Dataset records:
━━━

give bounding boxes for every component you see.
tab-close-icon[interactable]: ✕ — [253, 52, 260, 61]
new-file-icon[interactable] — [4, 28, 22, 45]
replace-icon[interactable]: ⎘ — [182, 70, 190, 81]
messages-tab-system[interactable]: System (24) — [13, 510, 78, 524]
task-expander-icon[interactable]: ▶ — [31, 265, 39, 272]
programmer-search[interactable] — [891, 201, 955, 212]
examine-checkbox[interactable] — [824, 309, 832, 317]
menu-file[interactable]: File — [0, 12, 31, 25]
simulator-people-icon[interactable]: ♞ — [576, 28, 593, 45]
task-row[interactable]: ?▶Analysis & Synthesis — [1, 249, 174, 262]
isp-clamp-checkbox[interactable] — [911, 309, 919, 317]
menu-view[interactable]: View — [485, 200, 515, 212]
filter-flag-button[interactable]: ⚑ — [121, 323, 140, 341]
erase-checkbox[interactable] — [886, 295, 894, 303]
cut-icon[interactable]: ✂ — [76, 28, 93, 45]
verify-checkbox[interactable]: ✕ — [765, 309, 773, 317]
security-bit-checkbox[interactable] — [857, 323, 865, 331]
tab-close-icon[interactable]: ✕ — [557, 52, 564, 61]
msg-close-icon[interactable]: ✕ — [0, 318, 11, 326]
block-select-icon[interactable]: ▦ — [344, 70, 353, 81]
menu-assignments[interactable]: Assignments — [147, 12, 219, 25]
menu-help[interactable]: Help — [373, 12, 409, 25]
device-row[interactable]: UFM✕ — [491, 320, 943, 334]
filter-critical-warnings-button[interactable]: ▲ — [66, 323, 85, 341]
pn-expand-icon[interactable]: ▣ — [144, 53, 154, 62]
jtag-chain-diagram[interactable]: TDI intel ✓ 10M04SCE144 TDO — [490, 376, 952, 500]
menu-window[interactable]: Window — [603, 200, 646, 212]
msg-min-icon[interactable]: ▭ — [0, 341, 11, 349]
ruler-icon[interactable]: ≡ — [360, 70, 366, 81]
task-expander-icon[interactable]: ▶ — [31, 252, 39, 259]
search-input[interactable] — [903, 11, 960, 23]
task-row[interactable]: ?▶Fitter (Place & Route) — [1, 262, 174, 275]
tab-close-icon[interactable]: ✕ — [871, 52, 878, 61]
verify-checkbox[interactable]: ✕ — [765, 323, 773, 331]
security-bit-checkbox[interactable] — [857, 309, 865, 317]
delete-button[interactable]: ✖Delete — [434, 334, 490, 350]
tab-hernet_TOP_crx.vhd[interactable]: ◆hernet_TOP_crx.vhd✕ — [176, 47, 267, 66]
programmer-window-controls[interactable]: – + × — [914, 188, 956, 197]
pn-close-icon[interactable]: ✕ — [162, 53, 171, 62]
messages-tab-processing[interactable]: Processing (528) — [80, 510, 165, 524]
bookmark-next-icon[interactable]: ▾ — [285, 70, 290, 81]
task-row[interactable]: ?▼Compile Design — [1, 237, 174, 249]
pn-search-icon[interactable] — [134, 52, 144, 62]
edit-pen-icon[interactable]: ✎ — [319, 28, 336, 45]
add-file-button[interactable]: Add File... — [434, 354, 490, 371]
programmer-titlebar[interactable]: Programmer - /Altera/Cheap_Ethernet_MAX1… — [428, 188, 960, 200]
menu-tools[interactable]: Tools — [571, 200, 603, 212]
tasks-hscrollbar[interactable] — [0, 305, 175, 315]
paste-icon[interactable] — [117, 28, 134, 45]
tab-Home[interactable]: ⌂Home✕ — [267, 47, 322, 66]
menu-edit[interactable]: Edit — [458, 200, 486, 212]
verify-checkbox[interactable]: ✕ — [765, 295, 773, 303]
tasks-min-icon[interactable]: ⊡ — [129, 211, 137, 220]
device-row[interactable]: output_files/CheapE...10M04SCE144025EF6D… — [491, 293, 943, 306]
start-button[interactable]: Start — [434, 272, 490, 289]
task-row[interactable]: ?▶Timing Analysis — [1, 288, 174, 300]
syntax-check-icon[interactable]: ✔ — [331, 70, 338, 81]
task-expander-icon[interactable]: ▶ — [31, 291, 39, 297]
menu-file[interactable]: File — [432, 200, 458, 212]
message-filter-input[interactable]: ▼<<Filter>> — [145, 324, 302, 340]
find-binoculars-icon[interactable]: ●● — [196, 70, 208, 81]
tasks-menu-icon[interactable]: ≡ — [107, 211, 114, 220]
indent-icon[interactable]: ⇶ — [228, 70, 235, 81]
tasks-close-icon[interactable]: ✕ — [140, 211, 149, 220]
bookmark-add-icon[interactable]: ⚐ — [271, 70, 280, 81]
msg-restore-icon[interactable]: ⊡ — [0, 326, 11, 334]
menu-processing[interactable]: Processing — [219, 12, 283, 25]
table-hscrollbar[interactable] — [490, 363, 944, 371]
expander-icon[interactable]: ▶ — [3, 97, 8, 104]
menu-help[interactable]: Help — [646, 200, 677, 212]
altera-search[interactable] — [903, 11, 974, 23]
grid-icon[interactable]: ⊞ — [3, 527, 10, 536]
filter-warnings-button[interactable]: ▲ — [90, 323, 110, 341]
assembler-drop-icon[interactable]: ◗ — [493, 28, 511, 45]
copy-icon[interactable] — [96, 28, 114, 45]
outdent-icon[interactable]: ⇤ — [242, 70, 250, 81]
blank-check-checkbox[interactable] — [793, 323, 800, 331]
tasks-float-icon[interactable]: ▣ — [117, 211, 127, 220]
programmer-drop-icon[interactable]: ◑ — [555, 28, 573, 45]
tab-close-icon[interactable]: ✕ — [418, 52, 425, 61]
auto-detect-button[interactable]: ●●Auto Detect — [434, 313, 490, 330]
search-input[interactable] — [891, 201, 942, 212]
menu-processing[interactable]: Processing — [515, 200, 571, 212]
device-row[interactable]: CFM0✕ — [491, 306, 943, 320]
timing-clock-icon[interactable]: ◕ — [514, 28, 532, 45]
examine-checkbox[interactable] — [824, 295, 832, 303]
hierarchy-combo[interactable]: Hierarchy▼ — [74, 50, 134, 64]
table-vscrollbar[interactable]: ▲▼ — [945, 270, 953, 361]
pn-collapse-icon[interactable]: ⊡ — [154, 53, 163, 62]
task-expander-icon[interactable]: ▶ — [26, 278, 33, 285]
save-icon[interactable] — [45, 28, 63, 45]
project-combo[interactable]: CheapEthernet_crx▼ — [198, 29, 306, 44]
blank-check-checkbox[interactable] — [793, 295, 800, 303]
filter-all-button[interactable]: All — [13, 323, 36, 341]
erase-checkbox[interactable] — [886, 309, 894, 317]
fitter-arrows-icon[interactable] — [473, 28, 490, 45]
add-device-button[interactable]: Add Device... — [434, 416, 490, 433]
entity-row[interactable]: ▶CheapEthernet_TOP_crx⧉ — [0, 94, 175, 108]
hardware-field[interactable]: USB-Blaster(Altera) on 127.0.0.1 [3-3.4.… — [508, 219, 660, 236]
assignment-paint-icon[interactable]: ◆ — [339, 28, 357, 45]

━━━

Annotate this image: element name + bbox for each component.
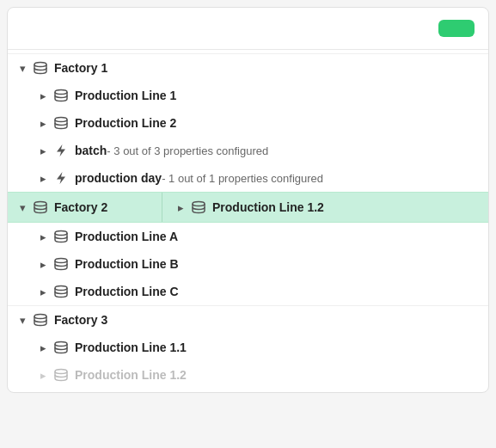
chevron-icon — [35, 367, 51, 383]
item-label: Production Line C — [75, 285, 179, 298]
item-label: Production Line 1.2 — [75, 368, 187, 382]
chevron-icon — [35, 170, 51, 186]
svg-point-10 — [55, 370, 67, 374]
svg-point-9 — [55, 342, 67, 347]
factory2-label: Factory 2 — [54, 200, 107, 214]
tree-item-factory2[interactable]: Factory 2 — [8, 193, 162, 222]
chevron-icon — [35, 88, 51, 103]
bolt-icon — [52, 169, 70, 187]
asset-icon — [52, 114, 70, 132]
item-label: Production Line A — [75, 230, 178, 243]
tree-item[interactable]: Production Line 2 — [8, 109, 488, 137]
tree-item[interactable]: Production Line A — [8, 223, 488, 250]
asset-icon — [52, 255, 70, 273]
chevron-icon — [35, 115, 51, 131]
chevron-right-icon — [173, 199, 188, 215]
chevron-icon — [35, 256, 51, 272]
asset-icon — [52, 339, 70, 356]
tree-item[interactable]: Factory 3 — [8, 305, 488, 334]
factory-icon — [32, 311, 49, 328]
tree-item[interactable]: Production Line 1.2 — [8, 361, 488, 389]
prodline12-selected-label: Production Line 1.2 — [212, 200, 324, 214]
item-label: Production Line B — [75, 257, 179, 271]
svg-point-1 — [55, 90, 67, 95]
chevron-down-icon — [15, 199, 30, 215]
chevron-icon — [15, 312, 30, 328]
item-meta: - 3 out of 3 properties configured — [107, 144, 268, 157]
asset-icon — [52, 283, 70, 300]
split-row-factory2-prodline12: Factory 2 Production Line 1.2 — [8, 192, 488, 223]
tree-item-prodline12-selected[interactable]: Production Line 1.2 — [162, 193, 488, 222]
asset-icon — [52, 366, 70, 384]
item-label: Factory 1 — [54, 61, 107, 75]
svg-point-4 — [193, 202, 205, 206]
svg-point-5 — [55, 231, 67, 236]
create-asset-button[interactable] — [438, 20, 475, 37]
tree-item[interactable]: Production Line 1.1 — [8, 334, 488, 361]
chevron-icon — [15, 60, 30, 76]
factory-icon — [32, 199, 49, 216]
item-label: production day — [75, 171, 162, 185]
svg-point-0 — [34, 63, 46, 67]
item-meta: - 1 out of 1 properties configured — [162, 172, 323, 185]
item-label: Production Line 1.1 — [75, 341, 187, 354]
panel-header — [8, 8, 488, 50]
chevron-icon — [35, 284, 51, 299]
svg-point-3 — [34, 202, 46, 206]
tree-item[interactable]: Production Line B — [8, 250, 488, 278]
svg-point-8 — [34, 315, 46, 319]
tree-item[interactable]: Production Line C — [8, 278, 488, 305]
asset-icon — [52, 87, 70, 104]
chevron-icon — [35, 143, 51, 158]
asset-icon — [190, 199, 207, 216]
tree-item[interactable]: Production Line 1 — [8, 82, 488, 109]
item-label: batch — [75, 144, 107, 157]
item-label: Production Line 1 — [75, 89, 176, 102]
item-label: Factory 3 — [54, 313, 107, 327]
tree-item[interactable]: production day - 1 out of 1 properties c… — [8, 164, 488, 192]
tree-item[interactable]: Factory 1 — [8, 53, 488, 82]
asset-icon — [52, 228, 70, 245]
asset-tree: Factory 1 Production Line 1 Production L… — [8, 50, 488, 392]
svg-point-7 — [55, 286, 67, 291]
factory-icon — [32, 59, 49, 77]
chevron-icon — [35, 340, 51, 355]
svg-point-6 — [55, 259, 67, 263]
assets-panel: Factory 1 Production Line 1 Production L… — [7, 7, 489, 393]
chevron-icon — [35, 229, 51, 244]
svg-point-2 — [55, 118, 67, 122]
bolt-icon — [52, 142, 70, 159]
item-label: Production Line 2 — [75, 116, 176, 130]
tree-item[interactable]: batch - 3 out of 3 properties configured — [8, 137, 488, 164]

━━━

### YOUR TASK
Tally each line above that includes "processing". Reply with the total only.

### SOLUTION TO THIS PROBLEM
3